Proof: 2x2 Matrices with Real Entries form a Group Under Addition
Closure
\begin{equation} \begin{pmatrix} a & b \\ c &d \end{pmatrix} + \begin{pmatrix} e & f \\ g & h \end{pmatrix} = \begin{pmatrix} a+e & b+f \\ c+g & d+h \end{pmatrix} \end{equation}
Identity
\begin{equation} \begin{pmatrix} a & b \\ c &d \end{pmatrix} + \begin{pmatrix} 0 & 0 \\ 0 & 0 \end{pmatrix} = \begin{pmatrix} a & b \\ c & d \end{pmatrix} \end{equation}
Inverse
\begin{equation} \begin{pmatrix} a & b \\ c &d \end{pmatrix} + \begin{pmatrix} -a & -b \\ -c & -d \end{pmatrix} = \begin{pmatrix} 0 & 0 \\ 0 & 0 \end{pmatrix} \end{equation}
Associative
\begin{equation} \left ( \begin{pmatrix} x_1 & x_2 \\ x_3 & x_4 \end{pmatrix} + \begin{pmatrix} y_1 & y_2 \\ y_3 & y_4 \end{pmatrix} \right) + \begin{pmatrix} z_1 & z_2 \\ z_3 & z_4 \end{pmatrix} = \begin{pmatrix} (x_1+y_1)+z_1 & (x_2+y_2)+z_2 \\ (x_3+y_3)+z_3 & (x_4+y_4)+z_4 \end{pmatrix} \end{equation}
which is equal, by associativity in \(\mathbb{F}\), as:
\begin{equation} \begin{pmatrix} x_1+(y_1+z_1) & x_2+(y_2+z_2) \\ x_3+(y_3+z_3) & x_4+(y_4+z_4) \end{pmatrix} \end{equation}
And finally, this is equal to:
\begin{equation} \begin{pmatrix} x_1 & x_2 \\ x_3 & x_4 \end{pmatrix} + \left (\begin{pmatrix} y_1 & y_2 \\ y_3 & y_4 \end{pmatrix} + \begin{pmatrix} z_1 & z_2 \\ z_3 & z_4 \end{pmatrix} \right) \end{equation}
We have therefore shown that 2x2 matricies form a group under addition.

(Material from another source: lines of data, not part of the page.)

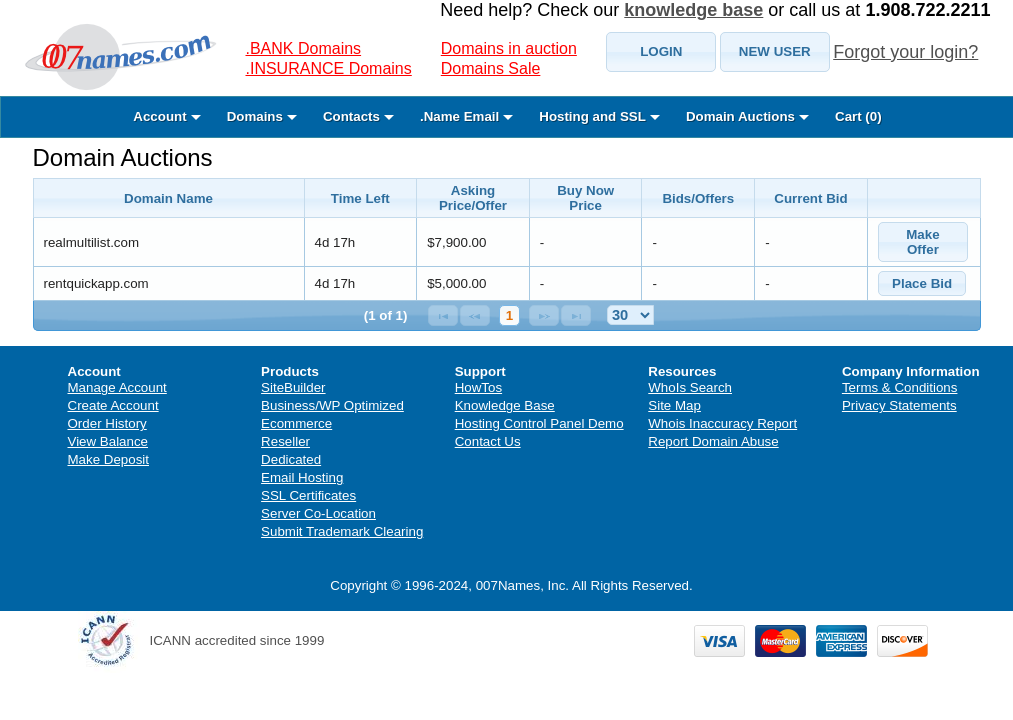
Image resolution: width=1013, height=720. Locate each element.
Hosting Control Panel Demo (539, 423)
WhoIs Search (690, 387)
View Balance (108, 441)
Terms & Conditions (900, 387)
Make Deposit (109, 459)
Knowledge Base (505, 405)
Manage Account (117, 387)
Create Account (113, 405)
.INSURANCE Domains (329, 68)
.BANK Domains (304, 48)
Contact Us (488, 441)
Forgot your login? (905, 52)
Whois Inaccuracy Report (722, 423)
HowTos (478, 387)
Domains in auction (509, 48)
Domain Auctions (123, 157)
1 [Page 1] (509, 315)
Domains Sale (491, 68)
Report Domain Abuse (713, 441)
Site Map (674, 405)
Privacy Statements (899, 405)
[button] (661, 52)
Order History (107, 423)
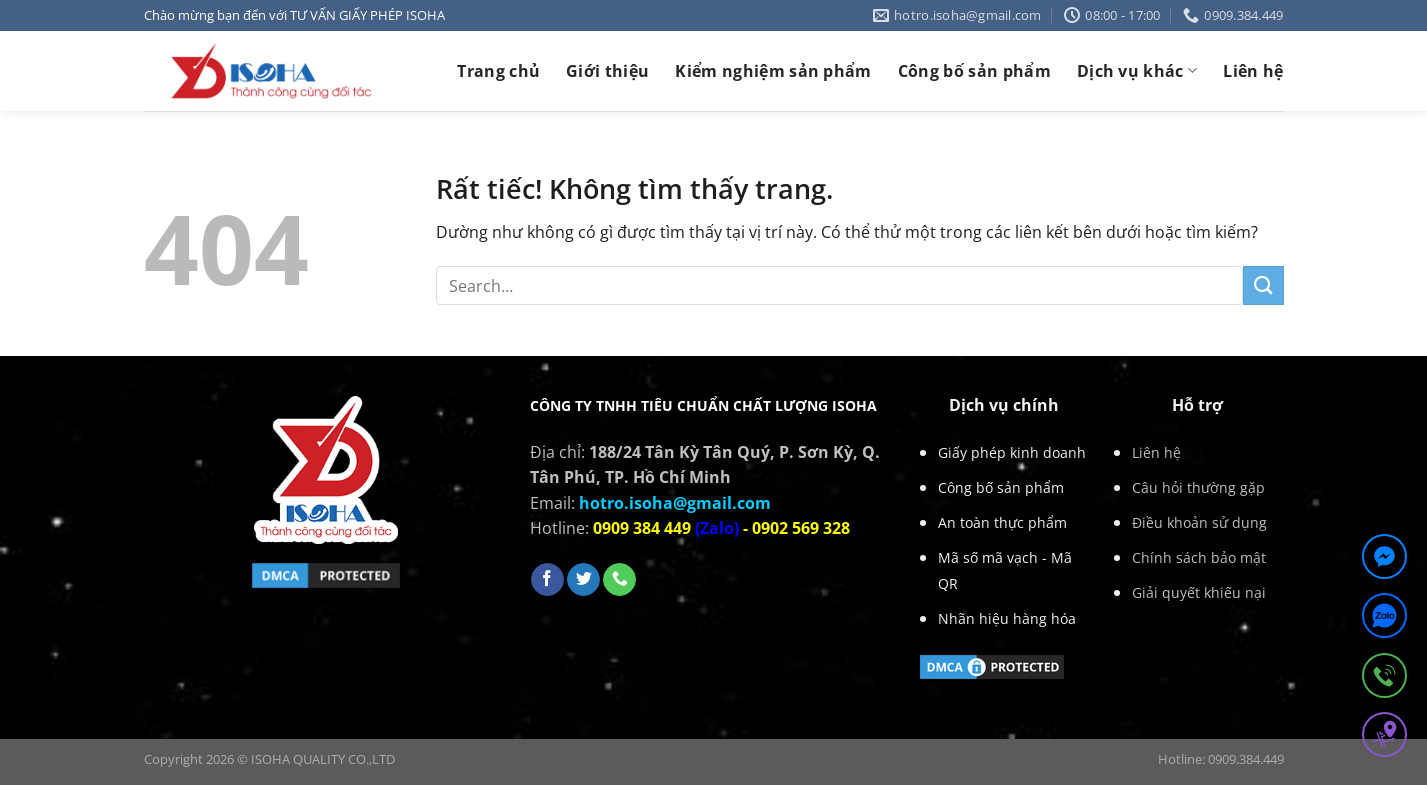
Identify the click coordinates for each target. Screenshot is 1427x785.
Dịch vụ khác (1137, 71)
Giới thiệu (607, 71)
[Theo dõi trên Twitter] (583, 580)
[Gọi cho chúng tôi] (619, 580)
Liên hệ (1253, 71)
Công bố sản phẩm (974, 71)
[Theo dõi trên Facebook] (547, 580)
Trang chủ (498, 71)
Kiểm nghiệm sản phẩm (773, 71)
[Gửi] (1263, 285)
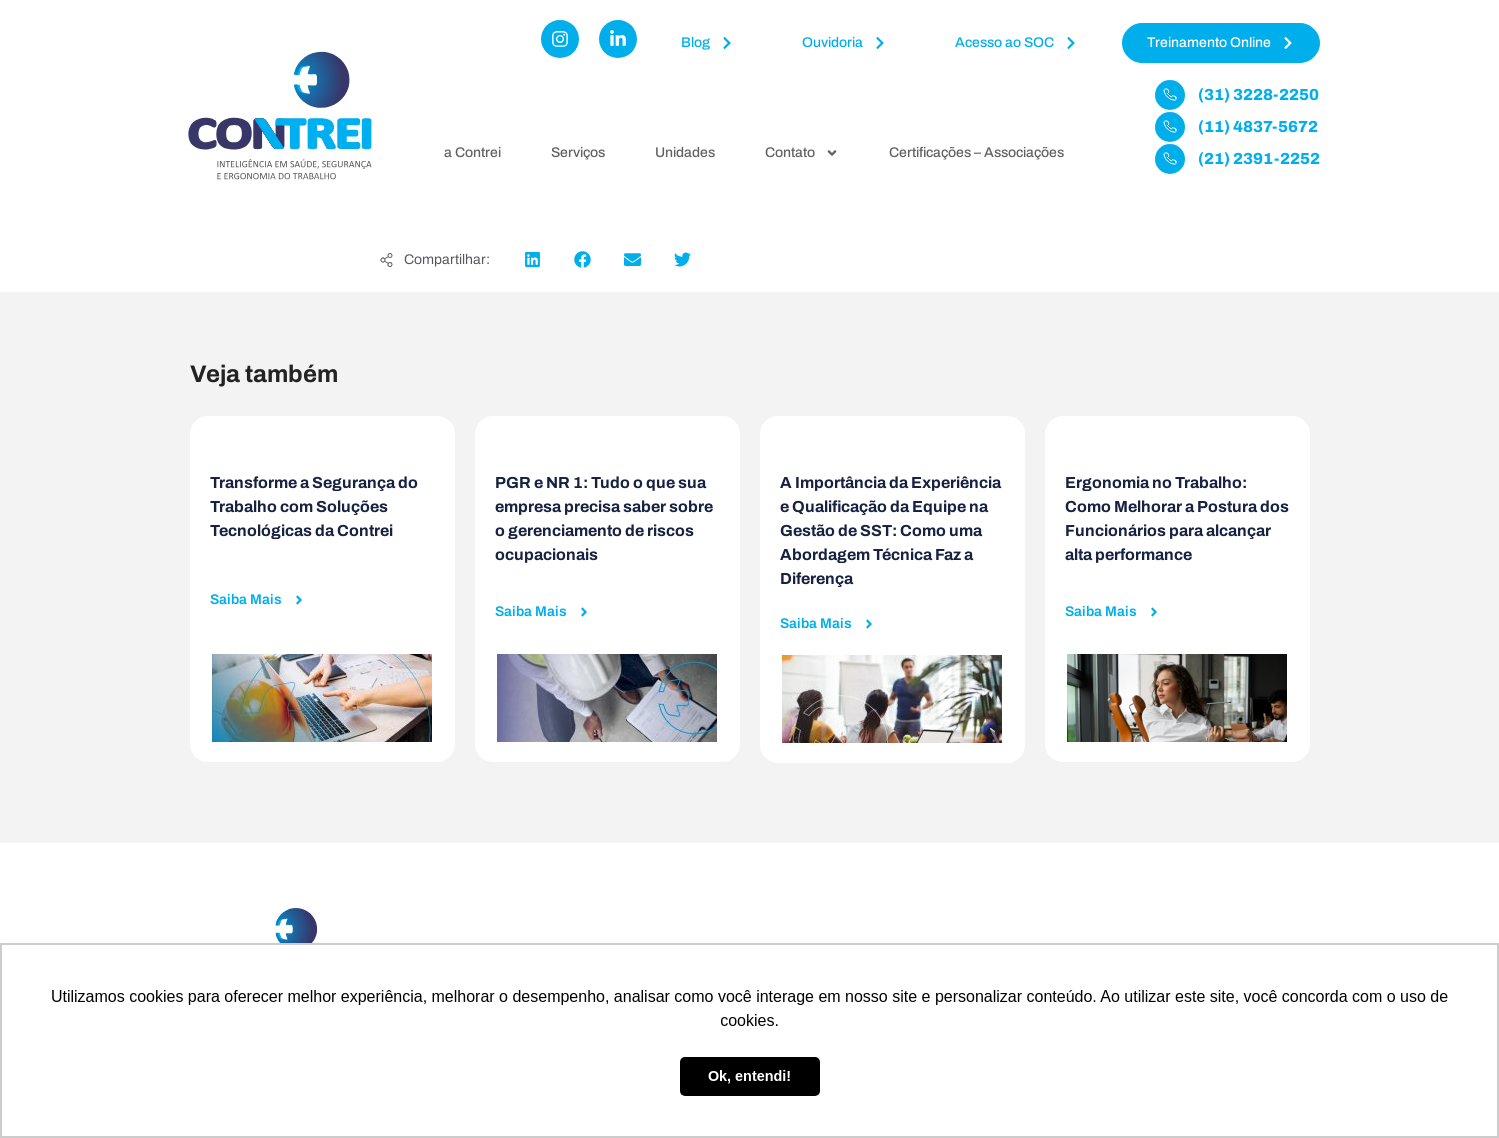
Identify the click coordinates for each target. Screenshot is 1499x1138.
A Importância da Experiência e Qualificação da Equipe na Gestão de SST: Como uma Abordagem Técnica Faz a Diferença (890, 530)
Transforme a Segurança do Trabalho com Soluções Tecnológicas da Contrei (314, 506)
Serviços (578, 152)
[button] (532, 259)
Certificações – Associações (976, 152)
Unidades (685, 152)
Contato (802, 153)
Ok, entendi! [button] (749, 1076)
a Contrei (472, 152)
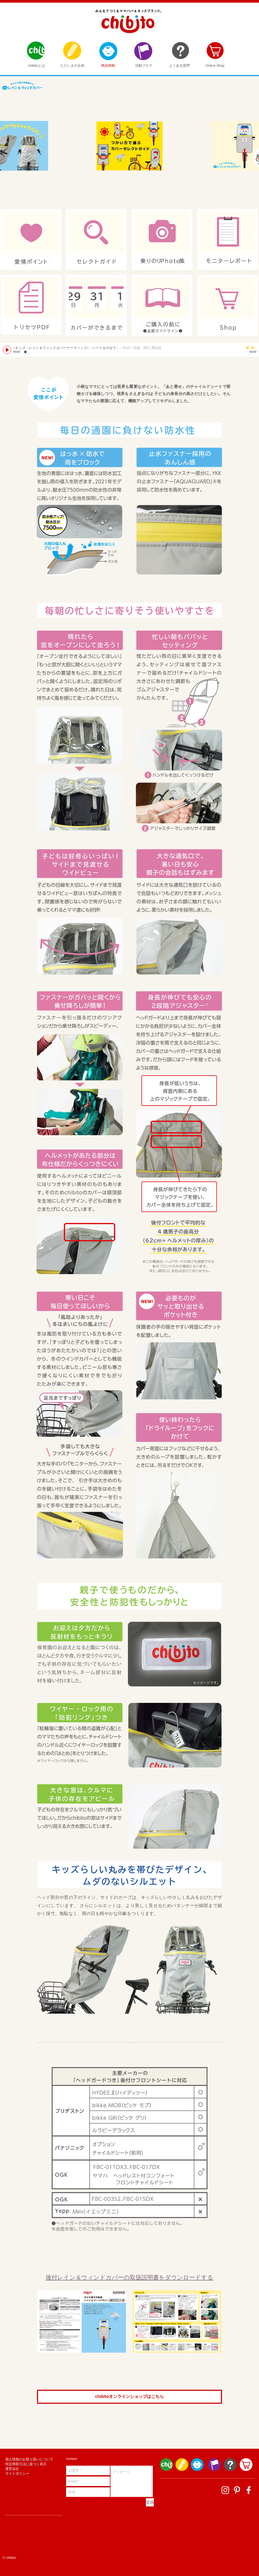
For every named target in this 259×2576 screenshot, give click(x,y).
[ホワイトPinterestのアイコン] (237, 2490)
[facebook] (248, 2490)
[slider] (253, 347)
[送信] (150, 2502)
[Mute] (248, 347)
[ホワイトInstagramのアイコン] (225, 2490)
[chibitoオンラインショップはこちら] (129, 2397)
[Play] (7, 349)
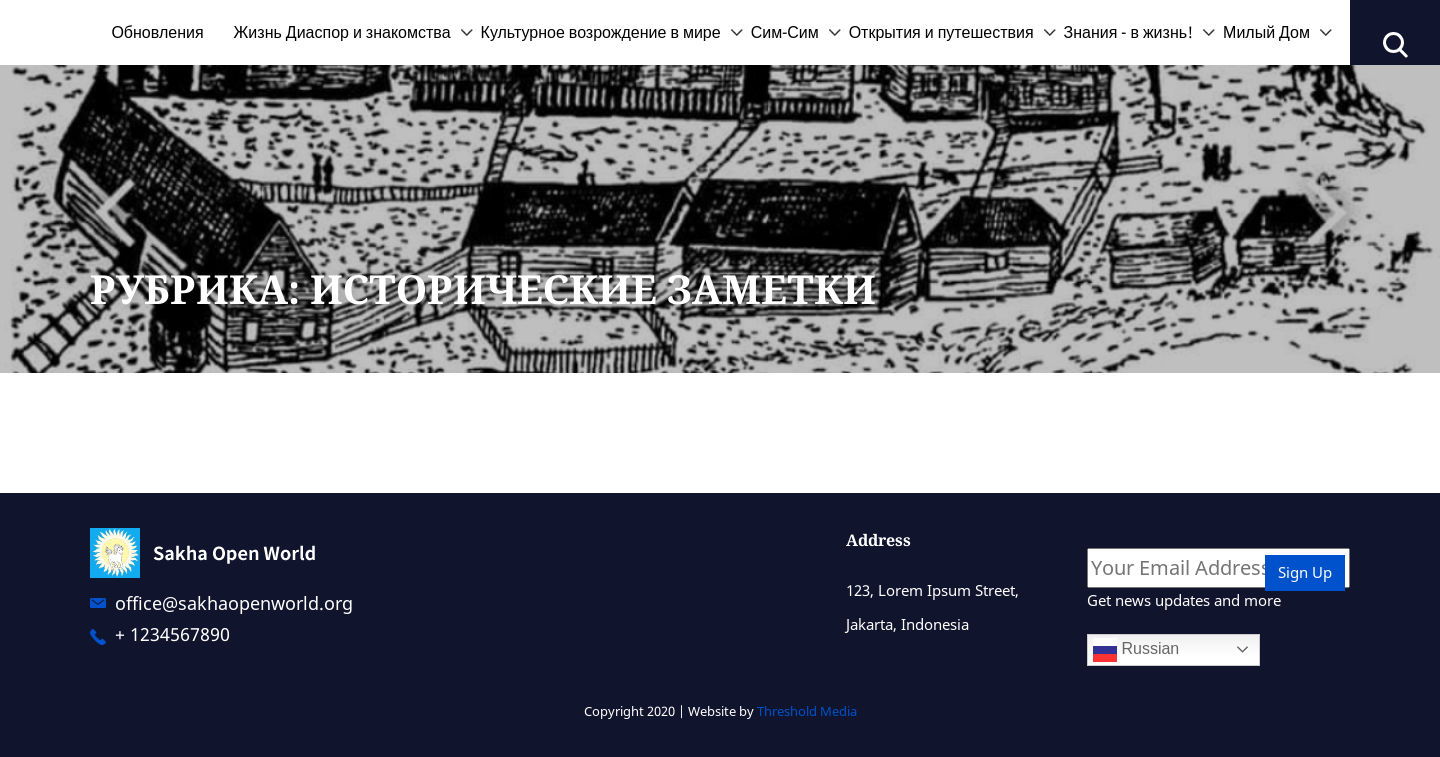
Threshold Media (807, 711)
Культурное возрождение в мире (601, 32)
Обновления (157, 32)
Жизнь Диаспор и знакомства (342, 32)
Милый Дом (1266, 32)
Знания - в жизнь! (1128, 32)
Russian (1136, 650)
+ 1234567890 (172, 634)
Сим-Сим (785, 32)
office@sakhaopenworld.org (234, 603)
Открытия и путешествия (941, 32)
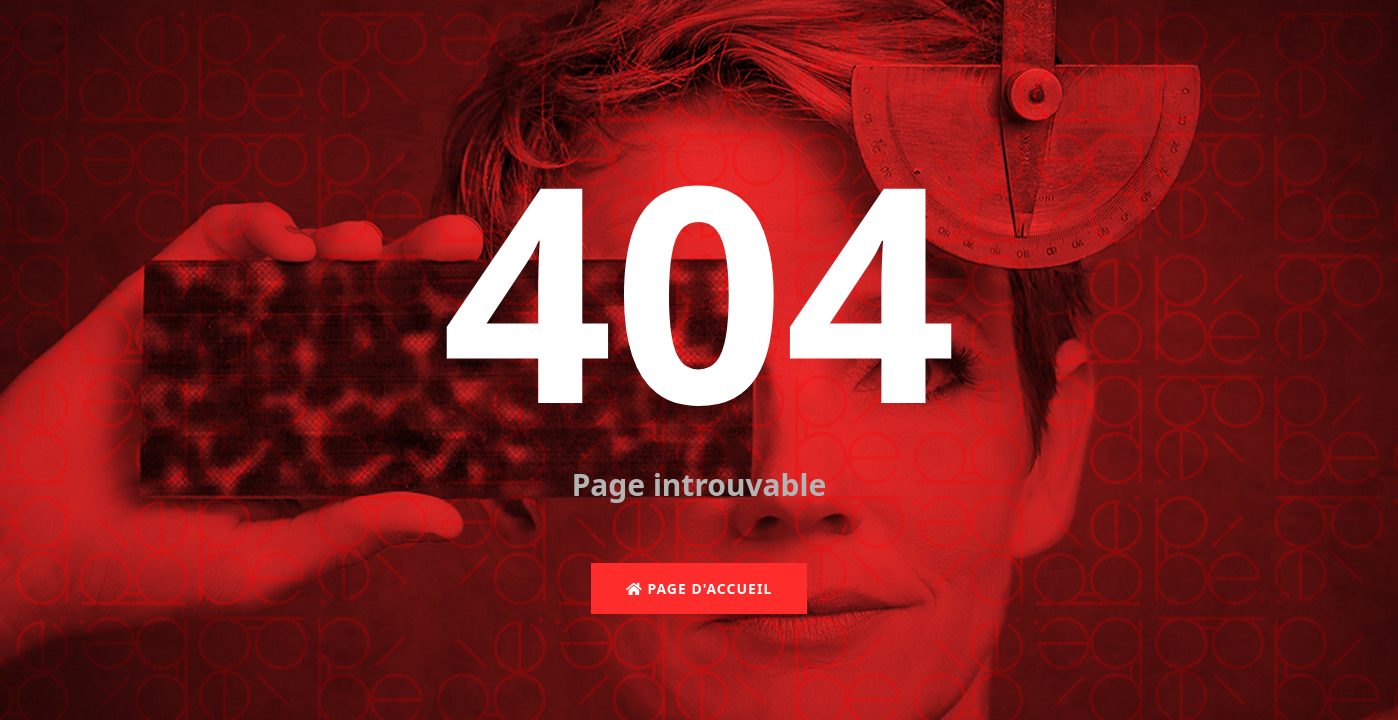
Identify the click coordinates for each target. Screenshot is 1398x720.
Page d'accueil (699, 588)
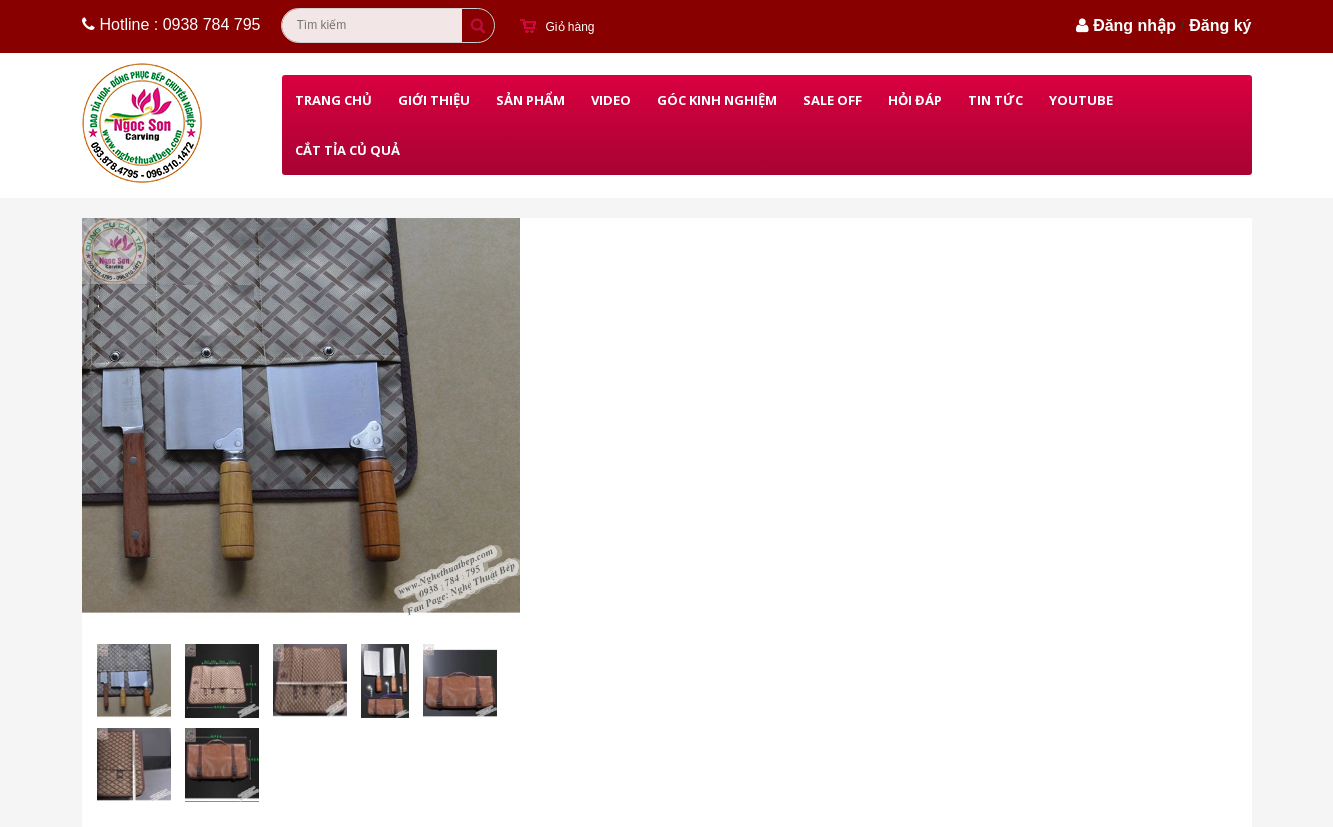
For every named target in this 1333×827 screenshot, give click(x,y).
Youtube (1081, 100)
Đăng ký (1220, 25)
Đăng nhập (1134, 25)
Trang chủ (333, 100)
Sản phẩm (530, 100)
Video (611, 100)
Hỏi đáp (915, 100)
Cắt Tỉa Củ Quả (347, 150)
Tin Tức (995, 100)
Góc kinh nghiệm (717, 100)
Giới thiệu (434, 100)
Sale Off (832, 100)
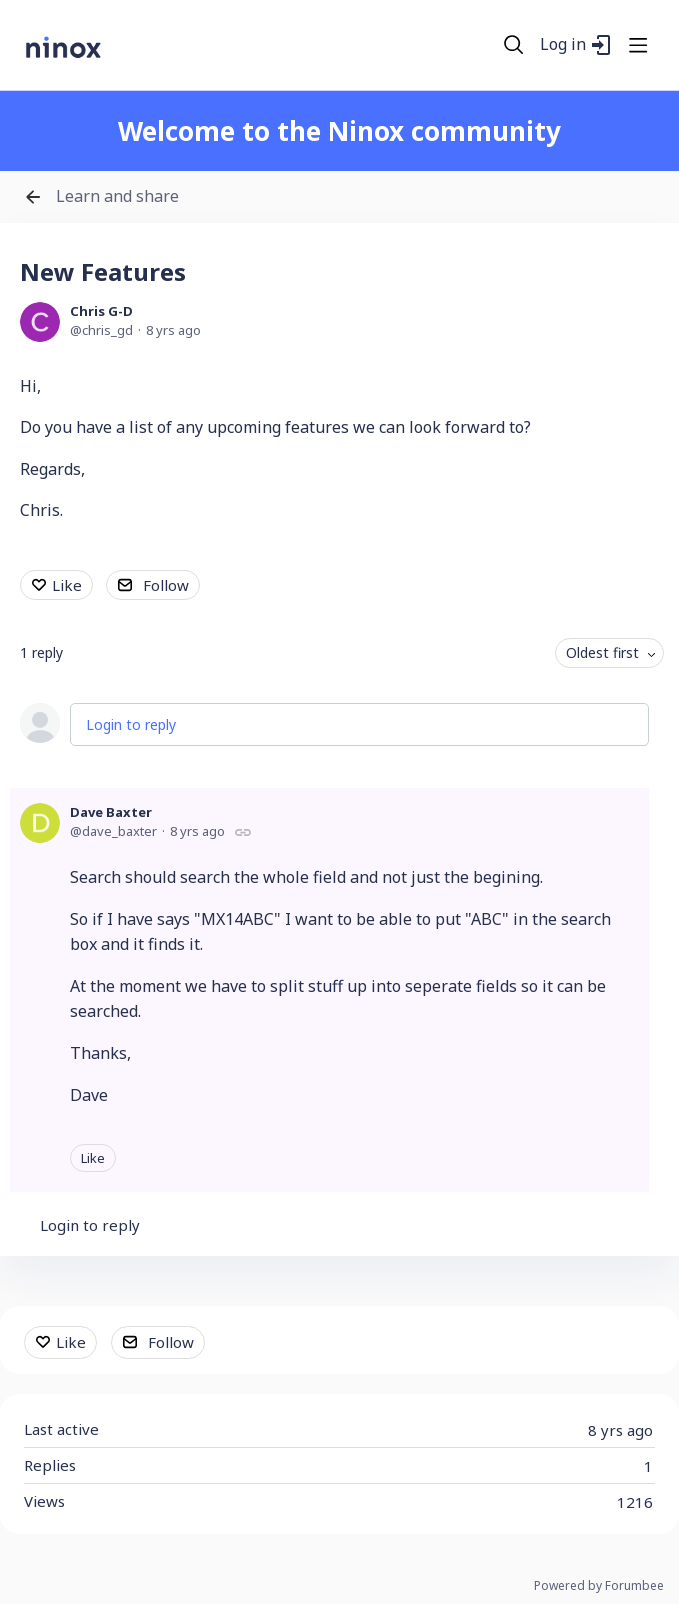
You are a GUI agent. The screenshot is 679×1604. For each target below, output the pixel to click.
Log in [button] (563, 45)
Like (67, 585)
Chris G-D (101, 311)
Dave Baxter (111, 812)
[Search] (514, 45)
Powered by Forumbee (599, 1586)
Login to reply (131, 724)
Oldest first (602, 652)
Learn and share (117, 197)
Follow (166, 585)
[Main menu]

Proof: 2x2 Matrices with Real Entries does not from a Group Under Multiplication
Inverse
The matrix
\begin{equation} \begin{pmatrix} 0 & 0 \\ 0 &1 \end{pmatrix} \end{equation}
is not invertable. In that, one cannot apply a matrix to this one to result in the multiplicative identity \(I_2\).